Assume $(X_i)_{i\geq1}$ and $(Y_i)_{i\geq1}$ are two independent sequences of i.i.d. random variables such that $\mathbb E[X^k]<\infty$ and $\mathbb E[Y^k]<\infty$ $\forall k\geq1$.
I am wondering if there is there a straightforward way to prove that \begin{equation} \frac{Y_n}{\sum_{i=1}^nX_i} \stackrel{\mathbb P}{\rightarrow}0. \end{equation}
The only approach that comes to my mind is using some approximation theorem to write $\sum_{i=1}^nX_i = n\mathbb E[X] + \varepsilon_n$, where $\varepsilon_n\stackrel{\mathbb P}{\rightarrow}0$, but this seems unnecessarily complicated. Is there any simpler approach?
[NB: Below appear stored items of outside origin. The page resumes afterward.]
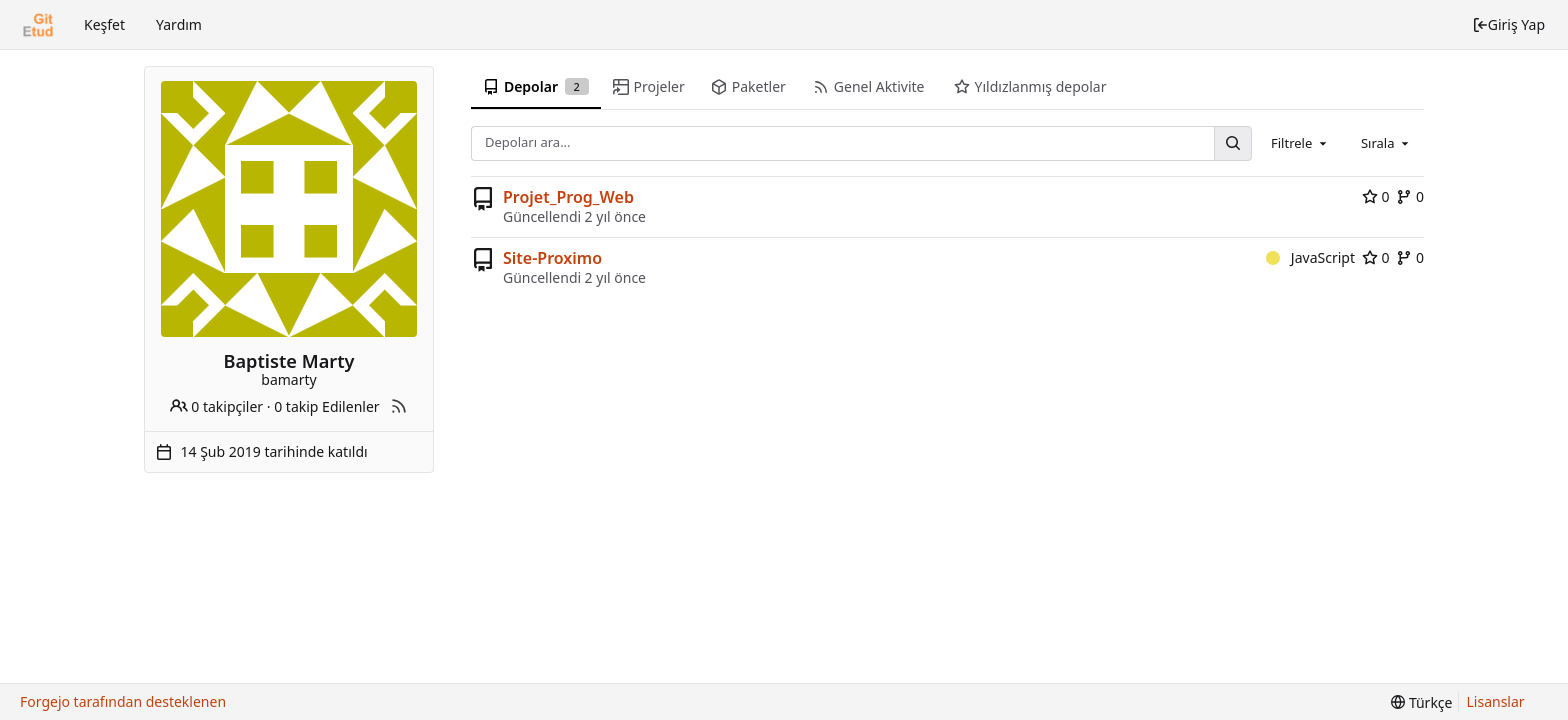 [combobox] (1300, 143)
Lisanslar (1496, 701)
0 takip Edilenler (326, 406)
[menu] (1421, 702)
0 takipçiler (216, 406)
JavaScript (1310, 257)
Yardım (179, 24)
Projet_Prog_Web (568, 197)
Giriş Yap (1508, 24)
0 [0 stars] (1376, 196)
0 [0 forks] (1410, 196)
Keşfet (104, 24)
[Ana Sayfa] (38, 25)
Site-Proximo (552, 258)
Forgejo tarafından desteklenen (123, 701)
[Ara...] (1233, 143) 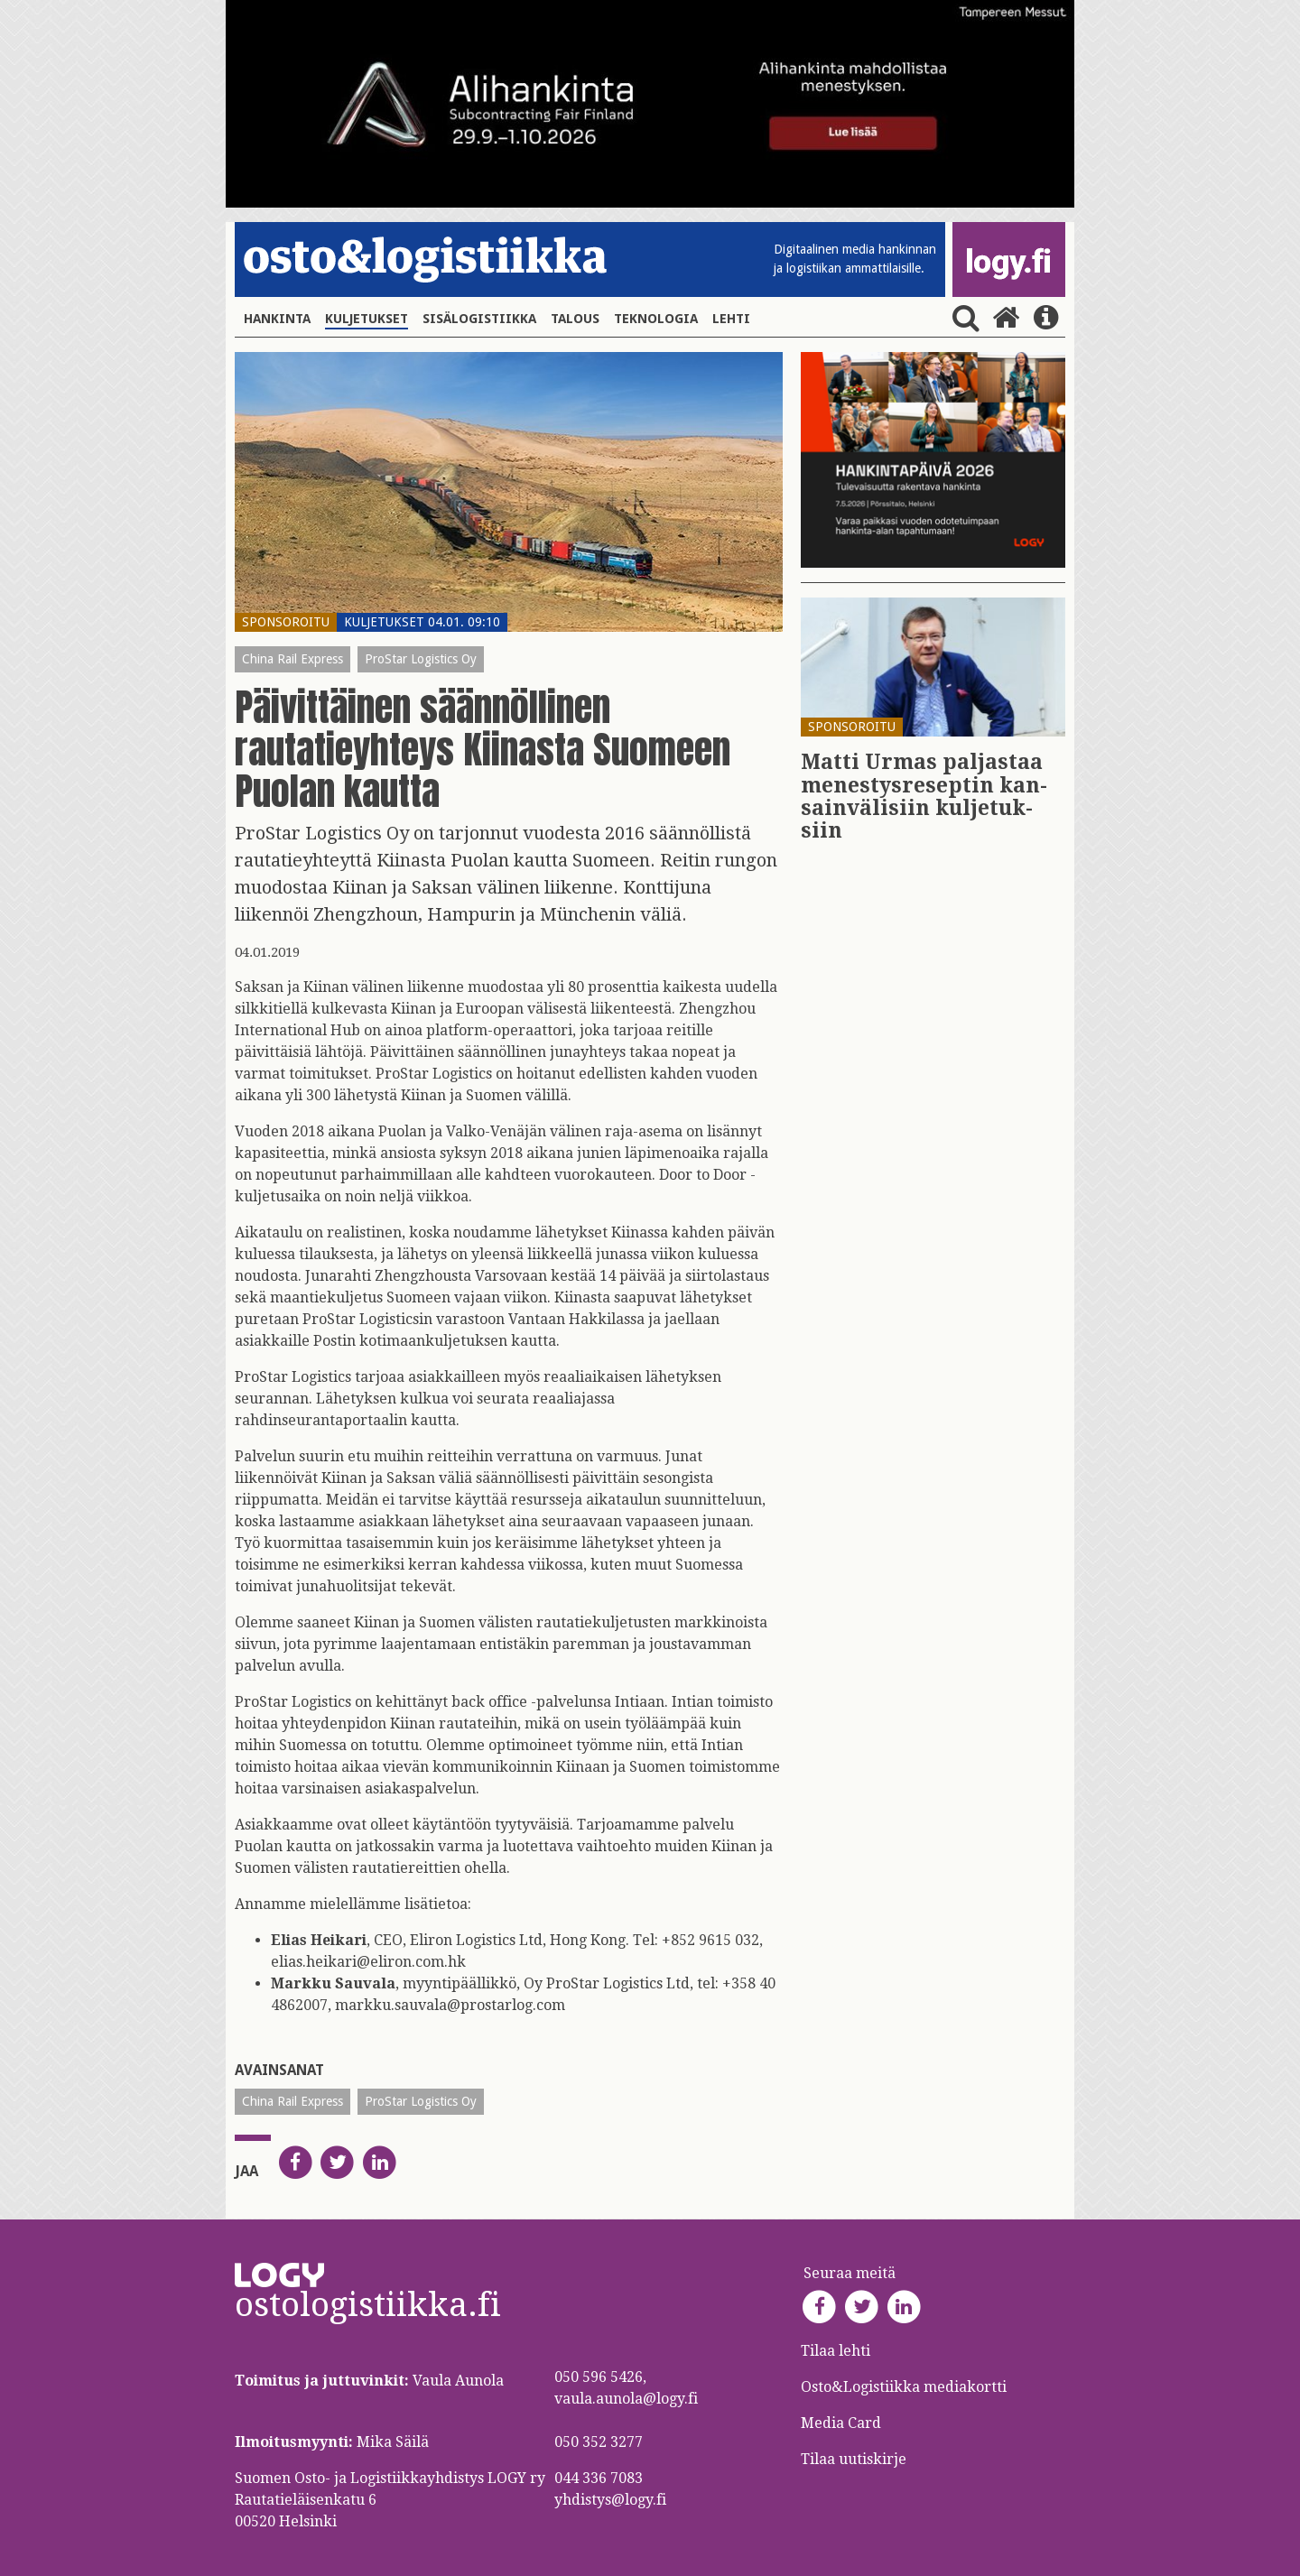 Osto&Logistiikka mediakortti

You can write \begin{align} \frac{Y_n}{\sum_{i=1}^n X_i} &= \frac{Y_n/n}{(\sum_{i=1}^n X_i)/n} \;. \end{align} If $\mathbb{E}[|X|]<\infty$, we have, by the law of large numbers, $(\sum_{i=1}^n X_i)/n\to\mathbb{E}[X]$ almost surely (or in probability). If $\mathbb{P}(|Y|<\infty)=1$, you also have $Y_n/n\to 0$ in probability. You get the desired convergence in probability provided $\mathbb{E}[X]\neq 0$.
If furthermore, $\mathbb{E}[|Y|]<\infty$, you also have almost sure convergence, because \begin{align} \frac{Y_n}{n} &= \frac{\sum_{i=1}^n Y_i}{n}- \frac{n-1}{n}\cdot\frac{\sum_{i=1}^{n-1} Y_i}{n-1} \to 0 \end{align} almost surely, by the law of large numbers.